### Dataset entries
::::

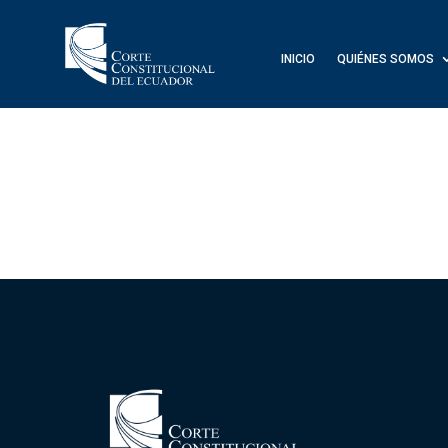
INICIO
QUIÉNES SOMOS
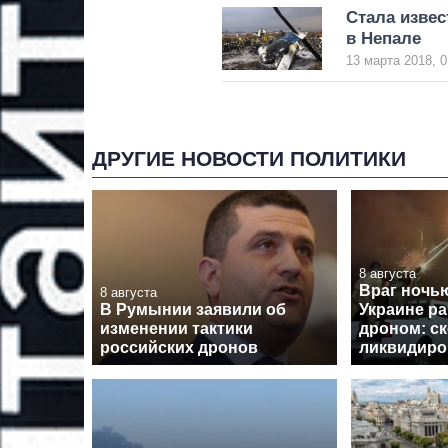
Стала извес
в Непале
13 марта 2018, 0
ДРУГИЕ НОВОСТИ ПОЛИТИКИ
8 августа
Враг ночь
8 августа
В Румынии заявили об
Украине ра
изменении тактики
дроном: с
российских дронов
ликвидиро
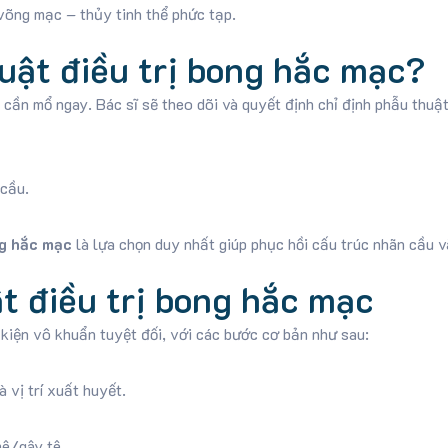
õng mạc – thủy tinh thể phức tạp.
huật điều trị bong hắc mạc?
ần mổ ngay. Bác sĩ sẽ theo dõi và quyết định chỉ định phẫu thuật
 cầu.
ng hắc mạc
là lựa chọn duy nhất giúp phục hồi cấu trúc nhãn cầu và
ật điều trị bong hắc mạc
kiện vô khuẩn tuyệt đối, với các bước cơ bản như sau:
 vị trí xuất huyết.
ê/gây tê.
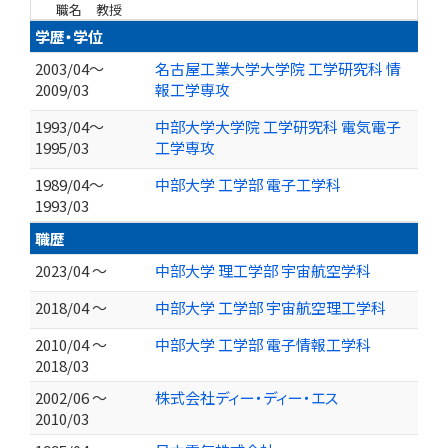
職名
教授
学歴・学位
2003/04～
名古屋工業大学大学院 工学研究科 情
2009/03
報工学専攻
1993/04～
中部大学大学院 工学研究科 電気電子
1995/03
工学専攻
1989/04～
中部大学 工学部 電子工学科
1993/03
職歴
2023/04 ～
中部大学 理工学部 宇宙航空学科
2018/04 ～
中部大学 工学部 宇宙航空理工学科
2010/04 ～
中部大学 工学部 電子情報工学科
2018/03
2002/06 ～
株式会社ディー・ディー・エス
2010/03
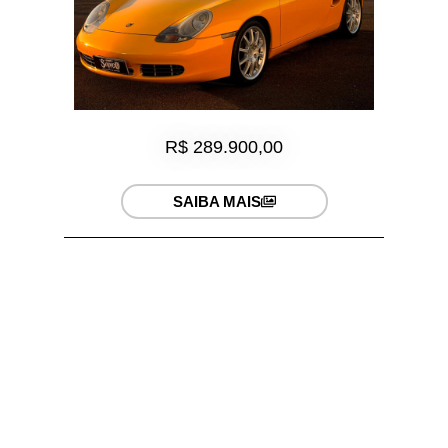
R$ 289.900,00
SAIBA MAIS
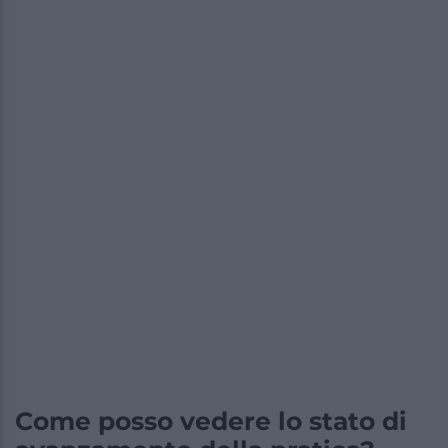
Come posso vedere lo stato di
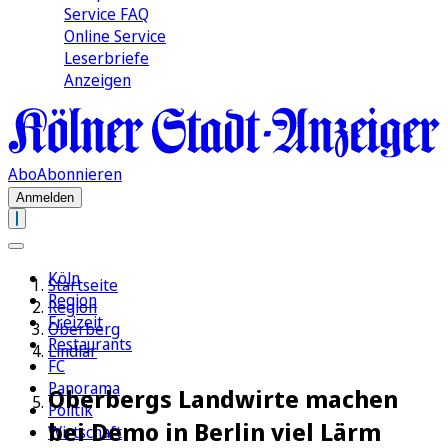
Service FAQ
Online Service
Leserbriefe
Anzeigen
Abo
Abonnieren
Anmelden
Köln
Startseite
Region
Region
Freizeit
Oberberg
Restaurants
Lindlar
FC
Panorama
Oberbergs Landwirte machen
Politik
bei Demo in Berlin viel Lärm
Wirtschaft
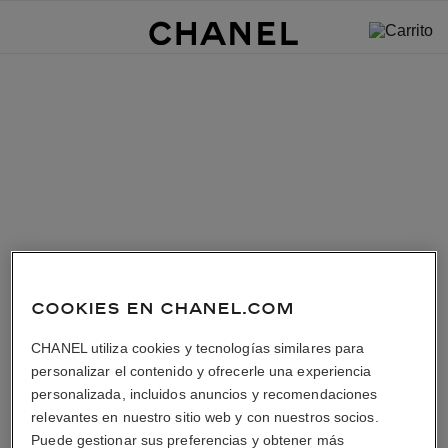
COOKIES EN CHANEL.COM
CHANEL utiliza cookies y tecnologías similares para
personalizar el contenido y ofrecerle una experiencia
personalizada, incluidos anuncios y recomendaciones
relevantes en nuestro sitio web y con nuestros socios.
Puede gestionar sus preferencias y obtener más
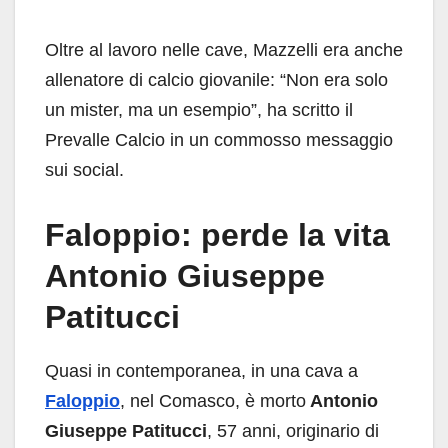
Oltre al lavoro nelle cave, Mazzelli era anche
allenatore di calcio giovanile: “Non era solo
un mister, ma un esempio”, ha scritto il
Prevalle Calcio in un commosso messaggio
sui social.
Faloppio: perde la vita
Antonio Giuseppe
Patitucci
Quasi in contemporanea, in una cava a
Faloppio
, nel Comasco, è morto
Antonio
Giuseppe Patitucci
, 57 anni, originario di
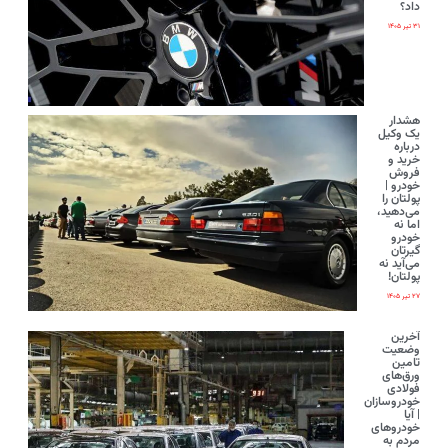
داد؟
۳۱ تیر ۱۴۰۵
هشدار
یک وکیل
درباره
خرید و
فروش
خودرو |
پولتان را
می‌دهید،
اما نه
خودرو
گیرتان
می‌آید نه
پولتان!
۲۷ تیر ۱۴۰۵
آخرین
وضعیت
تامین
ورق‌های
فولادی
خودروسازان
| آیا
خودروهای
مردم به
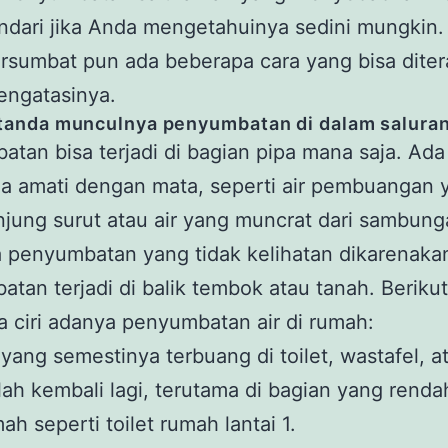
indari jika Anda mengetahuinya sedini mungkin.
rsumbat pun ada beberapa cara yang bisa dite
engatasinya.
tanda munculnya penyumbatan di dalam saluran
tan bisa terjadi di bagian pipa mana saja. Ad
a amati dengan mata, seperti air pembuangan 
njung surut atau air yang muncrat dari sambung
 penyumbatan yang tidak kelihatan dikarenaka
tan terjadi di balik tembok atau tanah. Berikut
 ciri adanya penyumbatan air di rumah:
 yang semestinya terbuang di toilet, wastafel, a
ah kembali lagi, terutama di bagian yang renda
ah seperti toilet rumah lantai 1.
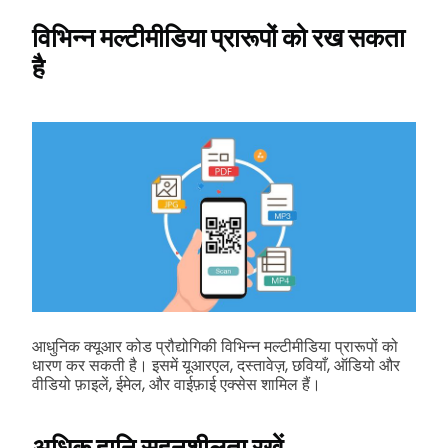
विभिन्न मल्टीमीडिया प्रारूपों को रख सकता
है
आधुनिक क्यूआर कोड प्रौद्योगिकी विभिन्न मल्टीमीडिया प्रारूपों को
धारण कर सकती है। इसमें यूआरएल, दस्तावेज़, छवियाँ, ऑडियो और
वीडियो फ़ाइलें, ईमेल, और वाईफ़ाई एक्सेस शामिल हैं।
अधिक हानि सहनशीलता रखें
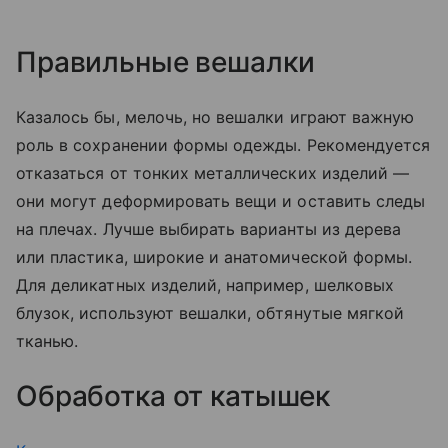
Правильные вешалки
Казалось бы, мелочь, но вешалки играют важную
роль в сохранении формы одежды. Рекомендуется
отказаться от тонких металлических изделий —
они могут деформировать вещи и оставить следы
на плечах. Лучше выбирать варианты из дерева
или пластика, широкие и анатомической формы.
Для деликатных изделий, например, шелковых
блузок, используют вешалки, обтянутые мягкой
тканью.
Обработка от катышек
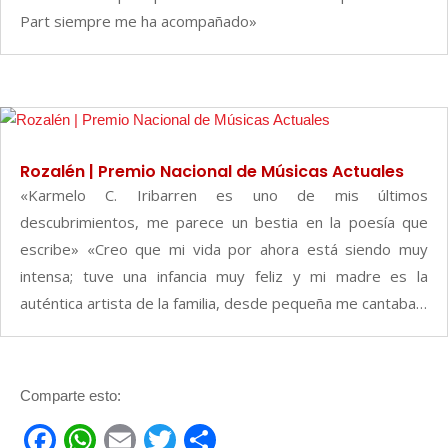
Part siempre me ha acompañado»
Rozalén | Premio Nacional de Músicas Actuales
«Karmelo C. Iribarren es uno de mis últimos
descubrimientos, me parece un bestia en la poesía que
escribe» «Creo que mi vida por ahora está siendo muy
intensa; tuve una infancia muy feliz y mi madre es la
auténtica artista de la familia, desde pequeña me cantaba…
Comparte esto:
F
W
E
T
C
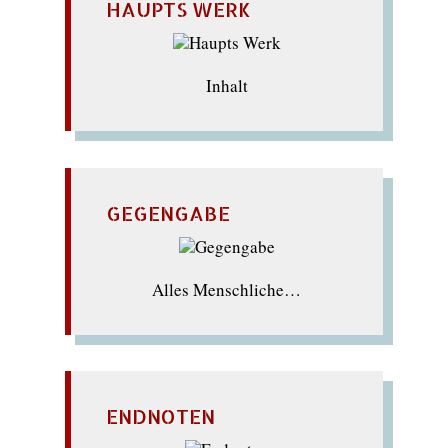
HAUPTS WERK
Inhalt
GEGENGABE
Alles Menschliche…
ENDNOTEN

::::

### The task
Reproduce the entries exactly, from the line with "Come posso vedere lo stato di" to the line with "Part siempre me", both lines included, keeping no pictures.

### Answer below
Come posso vedere lo stato di
Service FAQ
Online Service
Leserbriefe
Anzeigen
Abo
Abonnieren
Anmelden
Köln
Startseite
Region
Region
Freizeit
Oberberg
Restaurants
Lindlar
FC
Panorama
Oberbergs Landwirte machen
Politik
bei Demo in Berlin viel Lärm
Wirtschaft
COOKIES EN CHANEL.COM
CHANEL utiliza cookies y tecnologías similares para
personalizar el contenido y ofrecerle una experiencia
personalizada, incluidos anuncios y recomendaciones
relevantes en nuestro sitio web y con nuestros socios.
Puede gestionar sus preferencias y obtener más
Oltre al lavoro nelle cave, Mazzelli era anche
allenatore di calcio giovanile: “Non era solo
un mister, ma un esempio”, ha scritto il
Prevalle Calcio in un commosso messaggio
sui social.
Faloppio: perde la vita
Antonio Giuseppe
Patitucci
Quasi in contemporanea, in una cava a
Faloppio
, nel Comasco, è morto
Antonio
Giuseppe Patitucci
, 57 anni, originario di
داد؟
۳۱ تیر ۱۴۰۵
هشدار
یک وکیل
درباره
خرید و
فروش
خودرو |
پولتان را
می‌دهید،
اما نه
خودرو
گیرتان
می‌آید نه
پولتان!
۲۷ تیر ۱۴۰۵
آخرین
وضعیت
تامین
ورق‌های
فولادی
خودروسازان
| آیا
خودروهای
مردم به
indari jika Anda mengetahuinya sedini mungkin.
rsumbat pun ada beberapa cara yang bisa dite
engatasinya.
tanda munculnya penyumbatan di dalam saluran
tan bisa terjadi di bagian pipa mana saja. Ad
a amati dengan mata, seperti air pembuangan 
njung surut atau air yang muncrat dari sambung
 penyumbatan yang tidak kelihatan dikarenaka
tan terjadi di balik tembok atau tanah. Berikut
 ciri adanya penyumbatan air di rumah:
 yang semestinya terbuang di toilet, wastafel, a
ah kembali lagi, terutama di bagian yang renda
ah seperti toilet rumah lantai 1.
विभिन्न मल्टीमीडिया प्रारूपों को रख सकता
है
आधुनिक क्यूआर कोड प्रौद्योगिकी विभिन्न मल्टीमीडिया प्रारूपों को
धारण कर सकती है। इसमें यूआरएल, दस्तावेज़, छवियाँ, ऑडियो और
वीडियो फ़ाइलें, ईमेल, और वाईफ़ाई एक्सेस शामिल हैं।
अधिक हानि सहनशीलता रखें
Правильные вешалки
Казалось бы, мелочь, но вешалки играют важную
роль в сохранении формы одежды. Рекомендуется
отказаться от тонких металлических изделий —
они могут деформировать вещи и оставить следы
на плечах. Лучше выбирать варианты из дерева
или пластика, широкие и анатомической формы.
Для деликатных изделий, например, шелковых
блузок, используют вешалки, обтянутые мягкой
тканью.
Обработка от катышек
Part siempre me ha acompañado»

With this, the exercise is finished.